The fund’s long-term record recently saw it overtake the Troy Trojan Income fund in the Sanlam Private Wealth Income Study ‘White List’, with the latter having previously held the top position. But the Troy fund, run by Francis Brooke, did top another recent equity income study produced by Hargreaves Lansdown. The platform found that the Troy fund was the best over the past decade for combining capital growth with income production.

It should be noted that some of the most well known UK equity income names – such as Mark Barnett and Mr Woodford – take a total return approach.

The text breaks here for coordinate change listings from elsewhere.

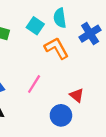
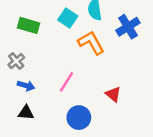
blue circle: (61, 115) -> (79, 118), moved

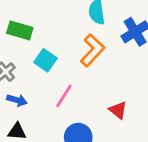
cyan square: (68, 18) -> (45, 60), moved
orange L-shape: (91, 43) -> (92, 50), turned 72

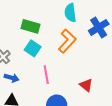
green rectangle: (20, 30) -> (30, 26), moved
pink line: (64, 96) -> (46, 75), turned -42

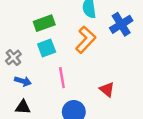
green rectangle: (30, 26) -> (44, 23), turned -36
cyan square: (33, 48) -> (47, 48), turned 35

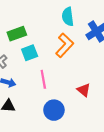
green rectangle: (44, 23) -> (17, 34), moved

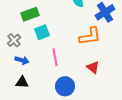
orange L-shape: (65, 45) -> (90, 36), moved, turned 40

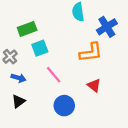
pink line: (55, 57) -> (54, 75), turned -30
black triangle: (22, 82) -> (18, 101), turned -40

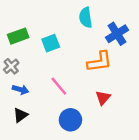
green rectangle: (27, 29) -> (18, 36), moved
cyan square: (40, 48) -> (51, 43), moved
red triangle: (94, 85) -> (103, 98), turned 32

Despite its name, UK equity income is not solely about payouts – an overriding focus on income risks sacrificing growth.

 

Top holdings

According to Sanlam’s White List, the Miton fund has another quality in its favour: a comparably low volatility. Launched in 2011, its top five holdings span a range of different companies: Burford Capital (2 per cent); Stobart Group Ltd (1.8 per cent); BHP Billiton plc (1.5 per cent); IG Design Group plc (1.5 per cent) and Park Group (1.4 per cent). 

Despite not matching pace with peers over the past 12 months, its top holdings indicate the potential returns on offer from smaller companies. Legal finance firm Burford Capital’s share price has risen 255 per cent over the past year alone. 

At the other end of the size spectrum, BHP Billiton has risen 75 per cent over the same period as a result of a turnaround in its fortunes. Crucially, both firms have also announced dividend increases over this period.

Smaller companies are also a focus of the top-performing investment trust over the past half-decade, the Chelverton Small Companies Dividend Trust. Managed by David Horner, managing director of Chelverton Asset Management, and David Taylor, who has 30 years’ worth of experience in fund management, the fund made a total return of £3,038 on £1,000 over five years, which is considerably higher than the £1,989.95 average across the top-10 funds in the sector.